Nie mam specjalnych wymagań co do kołowrotków. Wszystko jak zwykle - wyraźnie pracujące tarcie, dobrze układająca się linka i rozmiar odpowiedni do spinningu, którego obecnie używam. Poza tym wszystkie współczesne kołowrotki radzą sobie mniej więcej tak samo, bo przy łowieniu na ćwieki nie ma tak dużych obciążeń jak przy jigowaniu.
The choice of this or that cord is more conditioned by your salary, I have recently settled on eight-core cords from the middle-price segment like Seaguar PE X8 Lure Edition.
Okablowanie
W przypadku stadnin nie ma jednej i uniwersalnej recepty. Ponieważ w zależności od jego nastroju, nawet w przypadku tej samej przynęty, reakcja będzie zupełnie inna. Dziś na przykład zareaguje na zwykłe "nawet", a jutro lub nawet po kilku godzinach nie będzie chciał opuścić kryjówki i zareaguje tylko wtedy, gdy podamy mu tuż przed nosem kruszonkę trollingową. To samo dotyczy przynęt powierzchniowych - dziś chce super wysokich prędkości, a wieczorem zareagujemy tylko wtedy, gdy rozcieńczymy przerwy w okablowaniu.
Dlatego zawsze warto eksperymentować i nie rozwodzić się nad jedną rzeczą. Jedyną rzeczą jest to, że stadnina w moich szerokościach geograficznych jest dość częściowa do przyspieszenia podczas okablowania. Ten moment często pomaga, gdy podąża za przynętą i nie odważy się jej zaatakować. Na podstawie tej miłości zbudowałem i trochę okablowania rattlinov - kiedy na początku pozwalam przynęcie leżeć na dnie, a następnie ostro oderwać ją z miejsca.
W przypadku krenki arsenał okablowania pod wieloma względami pokrywa się z łowieniem kleni - to samo klasyczne okablowanie "w dryfie", "pod prąd" czy "pętla". W zaczepie może to być zwykła "równa" bez żadnych sztuczek, ze względu na to, że ogranicza nas przestrzeń i nie ma możliwości jej jakoś urozmaicić.
Epilog
Na zakończenie chciałbym dodać, że łowiąc ćwieki z brzegu nie należy również zaniedbywać pewnego kamuflażu. W tym temacie oczywiście wiele kopii zostało złamanych, ale przynajmniej elementarnych środków nie należy zaniedbywać.

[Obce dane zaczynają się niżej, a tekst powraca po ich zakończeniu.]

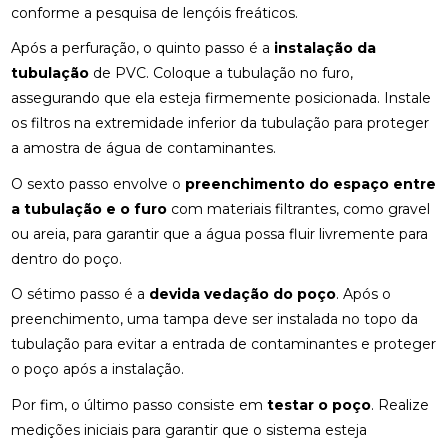
conforme a pesquisa de lençóis freáticos.
Após a perfuração, o quinto passo é a
instalação da
tubulação
de PVC. Coloque a tubulação no furo,
assegurando que ela esteja firmemente posicionada. Instale
os filtros na extremidade inferior da tubulação para proteger
a amostra de água de contaminantes.
O sexto passo envolve o
preenchimento do espaço entre
a tubulação e o furo
com materiais filtrantes, como gravel
ou areia, para garantir que a água possa fluir livremente para
dentro do poço.
O sétimo passo é a
devida vedação do poço
. Após o
preenchimento, uma tampa deve ser instalada no topo da
tubulação para evitar a entrada de contaminantes e proteger
o poço após a instalação.
Por fim, o último passo consiste em
testar o poço
. Realize
medições iniciais para garantir que o sistema esteja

W przeciwnym razie zherekh - to taka sama ryba jak okoń czy szczupak, tylko z nieco innymi nawykami i czasami bardziej kapryśna. Dlatego nawet jeśli na początku nieustannie prześladują Cię niepowodzenia, nie powinieneś się poddawać i nadal dążyć do celu. Ponieważ prędzej czy później i tak podniesiesz "klucz", a ta piękna i silna ryba nie raz zadowoli Cię swoim niezapomnianym braniem.
Autor: Bob Nudd jest doświadczonym wędkarzem z ponad 20-letnim doświadczeniem i zwycięzcą wielu zawodów.
I remember binge-watching Gillies during the last chilly season. The character arcs and plot twists kept me hooked! It’s wild how a show can totally reflect our ups and downs. Can’t wait to see how they wrap it all up in the next part!